An Esther Lloyd-Jones Symposium: The Role of Education in the Teaching of Values was conducted in her honor at The University of Georgia Center for Continuing Education during June 6-8, 1979. The conference was a tribute to her as mentor and an influence for many of the administrators, teachers, and counselors in schools and colleges across the country. Also, the meeting acknowledged her commitments to values and questions having to do with values education, areas in which she had done considerable research and writing.

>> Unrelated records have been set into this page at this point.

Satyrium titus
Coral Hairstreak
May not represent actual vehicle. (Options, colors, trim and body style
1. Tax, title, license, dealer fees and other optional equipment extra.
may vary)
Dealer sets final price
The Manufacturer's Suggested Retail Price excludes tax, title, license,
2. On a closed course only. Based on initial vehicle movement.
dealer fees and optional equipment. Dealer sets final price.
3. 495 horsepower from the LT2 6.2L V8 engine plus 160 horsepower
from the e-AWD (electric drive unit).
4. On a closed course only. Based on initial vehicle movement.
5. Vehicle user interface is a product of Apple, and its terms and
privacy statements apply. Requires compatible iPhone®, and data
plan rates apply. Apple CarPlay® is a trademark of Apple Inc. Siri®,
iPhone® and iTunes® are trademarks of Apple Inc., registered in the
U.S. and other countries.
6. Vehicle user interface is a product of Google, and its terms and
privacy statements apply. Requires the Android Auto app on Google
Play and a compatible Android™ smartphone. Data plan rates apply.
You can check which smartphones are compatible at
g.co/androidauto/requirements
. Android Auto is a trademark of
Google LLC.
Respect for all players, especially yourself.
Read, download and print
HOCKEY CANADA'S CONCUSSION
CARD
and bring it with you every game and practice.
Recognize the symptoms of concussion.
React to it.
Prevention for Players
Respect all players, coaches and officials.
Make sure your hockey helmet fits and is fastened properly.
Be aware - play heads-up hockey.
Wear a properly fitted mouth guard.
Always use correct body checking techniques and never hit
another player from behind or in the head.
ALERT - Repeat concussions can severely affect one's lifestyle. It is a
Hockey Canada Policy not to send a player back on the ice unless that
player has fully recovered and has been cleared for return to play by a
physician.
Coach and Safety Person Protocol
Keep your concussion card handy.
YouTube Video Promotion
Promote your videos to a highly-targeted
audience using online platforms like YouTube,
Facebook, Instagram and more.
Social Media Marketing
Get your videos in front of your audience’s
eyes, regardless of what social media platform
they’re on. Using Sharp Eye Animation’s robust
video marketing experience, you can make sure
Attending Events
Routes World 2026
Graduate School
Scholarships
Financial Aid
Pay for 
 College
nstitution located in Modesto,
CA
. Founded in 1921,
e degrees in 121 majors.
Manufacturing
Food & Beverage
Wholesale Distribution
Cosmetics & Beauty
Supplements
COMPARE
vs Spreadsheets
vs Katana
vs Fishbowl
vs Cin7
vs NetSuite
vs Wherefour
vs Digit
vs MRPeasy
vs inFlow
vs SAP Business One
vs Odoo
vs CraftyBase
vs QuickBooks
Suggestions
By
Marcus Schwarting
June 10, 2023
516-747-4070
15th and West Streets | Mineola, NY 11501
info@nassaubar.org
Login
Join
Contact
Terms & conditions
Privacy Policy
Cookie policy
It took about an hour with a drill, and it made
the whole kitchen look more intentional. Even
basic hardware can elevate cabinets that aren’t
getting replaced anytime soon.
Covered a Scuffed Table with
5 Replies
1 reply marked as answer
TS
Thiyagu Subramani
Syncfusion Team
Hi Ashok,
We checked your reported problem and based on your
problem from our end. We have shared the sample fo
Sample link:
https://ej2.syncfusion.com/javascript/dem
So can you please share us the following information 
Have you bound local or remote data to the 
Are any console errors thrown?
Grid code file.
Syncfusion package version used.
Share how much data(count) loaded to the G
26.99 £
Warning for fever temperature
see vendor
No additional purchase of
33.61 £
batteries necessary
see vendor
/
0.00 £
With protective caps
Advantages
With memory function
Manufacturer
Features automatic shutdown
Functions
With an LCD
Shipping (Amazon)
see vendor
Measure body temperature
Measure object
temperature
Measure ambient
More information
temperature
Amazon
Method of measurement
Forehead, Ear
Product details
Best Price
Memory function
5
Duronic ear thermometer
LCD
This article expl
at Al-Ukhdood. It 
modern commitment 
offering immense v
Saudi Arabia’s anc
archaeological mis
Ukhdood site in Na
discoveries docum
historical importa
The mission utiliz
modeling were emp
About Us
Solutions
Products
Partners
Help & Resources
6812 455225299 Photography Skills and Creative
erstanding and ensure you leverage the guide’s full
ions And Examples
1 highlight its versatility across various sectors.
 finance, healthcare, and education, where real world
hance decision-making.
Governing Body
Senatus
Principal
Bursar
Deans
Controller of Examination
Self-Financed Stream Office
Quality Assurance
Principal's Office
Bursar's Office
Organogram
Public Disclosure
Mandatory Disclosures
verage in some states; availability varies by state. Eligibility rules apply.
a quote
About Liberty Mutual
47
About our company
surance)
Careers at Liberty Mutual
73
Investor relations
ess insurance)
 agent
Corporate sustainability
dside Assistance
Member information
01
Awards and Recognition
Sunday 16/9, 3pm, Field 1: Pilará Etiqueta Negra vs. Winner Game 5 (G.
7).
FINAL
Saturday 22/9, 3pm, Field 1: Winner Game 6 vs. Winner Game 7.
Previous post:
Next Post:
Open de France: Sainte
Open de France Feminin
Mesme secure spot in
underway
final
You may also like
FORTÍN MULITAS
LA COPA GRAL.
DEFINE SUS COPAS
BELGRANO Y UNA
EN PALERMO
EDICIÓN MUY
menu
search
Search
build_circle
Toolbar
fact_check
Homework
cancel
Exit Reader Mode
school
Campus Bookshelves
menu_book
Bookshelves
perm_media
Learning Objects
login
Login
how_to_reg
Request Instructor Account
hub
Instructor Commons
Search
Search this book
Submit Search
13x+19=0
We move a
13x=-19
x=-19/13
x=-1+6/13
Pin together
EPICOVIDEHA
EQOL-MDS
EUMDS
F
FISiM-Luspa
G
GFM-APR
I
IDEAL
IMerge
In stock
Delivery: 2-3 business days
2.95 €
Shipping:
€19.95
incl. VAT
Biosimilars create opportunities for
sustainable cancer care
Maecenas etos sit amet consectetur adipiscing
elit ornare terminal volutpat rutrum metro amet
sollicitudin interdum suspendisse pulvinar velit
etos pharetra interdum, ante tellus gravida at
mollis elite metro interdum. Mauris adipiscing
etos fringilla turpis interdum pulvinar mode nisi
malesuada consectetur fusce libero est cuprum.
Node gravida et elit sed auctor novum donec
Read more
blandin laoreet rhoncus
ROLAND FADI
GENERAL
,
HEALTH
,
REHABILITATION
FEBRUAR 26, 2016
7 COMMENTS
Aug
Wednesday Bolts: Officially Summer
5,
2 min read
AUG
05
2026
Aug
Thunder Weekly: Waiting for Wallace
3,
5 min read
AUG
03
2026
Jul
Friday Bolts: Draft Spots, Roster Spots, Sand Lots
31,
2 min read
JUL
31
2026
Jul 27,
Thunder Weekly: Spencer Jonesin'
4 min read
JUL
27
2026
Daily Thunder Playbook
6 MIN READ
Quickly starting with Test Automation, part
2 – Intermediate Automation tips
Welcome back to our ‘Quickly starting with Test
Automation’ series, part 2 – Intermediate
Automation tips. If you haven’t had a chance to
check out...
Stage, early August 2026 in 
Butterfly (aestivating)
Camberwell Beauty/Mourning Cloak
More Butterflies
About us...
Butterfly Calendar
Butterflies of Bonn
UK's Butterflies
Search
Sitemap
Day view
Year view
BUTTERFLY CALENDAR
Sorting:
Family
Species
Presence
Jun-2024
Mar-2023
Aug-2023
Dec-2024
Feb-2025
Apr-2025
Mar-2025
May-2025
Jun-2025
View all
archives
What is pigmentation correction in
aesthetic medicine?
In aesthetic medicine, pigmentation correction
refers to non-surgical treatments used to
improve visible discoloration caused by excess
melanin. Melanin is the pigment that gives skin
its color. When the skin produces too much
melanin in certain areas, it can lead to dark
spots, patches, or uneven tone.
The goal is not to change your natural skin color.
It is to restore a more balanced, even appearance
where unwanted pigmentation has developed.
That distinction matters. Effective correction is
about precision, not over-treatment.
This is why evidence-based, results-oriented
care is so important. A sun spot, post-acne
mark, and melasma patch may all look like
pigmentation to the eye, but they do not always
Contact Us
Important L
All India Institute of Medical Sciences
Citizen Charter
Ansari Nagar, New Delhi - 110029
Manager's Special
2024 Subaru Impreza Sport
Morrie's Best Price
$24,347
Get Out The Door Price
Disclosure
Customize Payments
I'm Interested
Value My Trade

A guest at the 1987 joint ACPA/NASPA national convention in Chicago, she was introduced at the opening general session on Sunday evening, March 15 as a member of the group who, as co-author with W.H. Cowley, wrote the statement on the "Student Personnel Point of View." She and Cowley wrote that brochure as one of several brochures written by members of the Committee on Student Personnel Work of the American Council on Education which published them all in 1937. But special authors were not designated. She prepared an article titled "Changes in Student Behavior and Changes in the Student Personnel Profession" published in the program booklet received by all the registrants who attended the 1987 convention. On Monday, March 16, she was speaker on an Invited program entitled Historical Perspectives on the Student Personnel Point of View. At the national convention in Miami (1988) a videotape, available for sale by ACPA entitled Esther Lloyd-Jones: Perspectives on the Student Personnel Point of View 1937-87, was shown by Dennis Roberts, an ACPA past-president.
A key figure in building the guidance and student personnel field in the United States, she was the author, co-author, or co-editor of 18 books and numerous articles. Among the seven honorary doctorates she received was a Doctor of Laws degree (1955) from Elmira College and a Doctor of Science in Education degree (1961) from Boston University. She died on November 25, 1991 at her home in Millbrook, NY when she was 90 years old. She was survived by a son, Donald J. of Stamford, Conn.; four grandchildren, and one great-grandchild.
An article honoring Esther McDonald Lloyd-Jones was published in ACPA Developments in January 1992.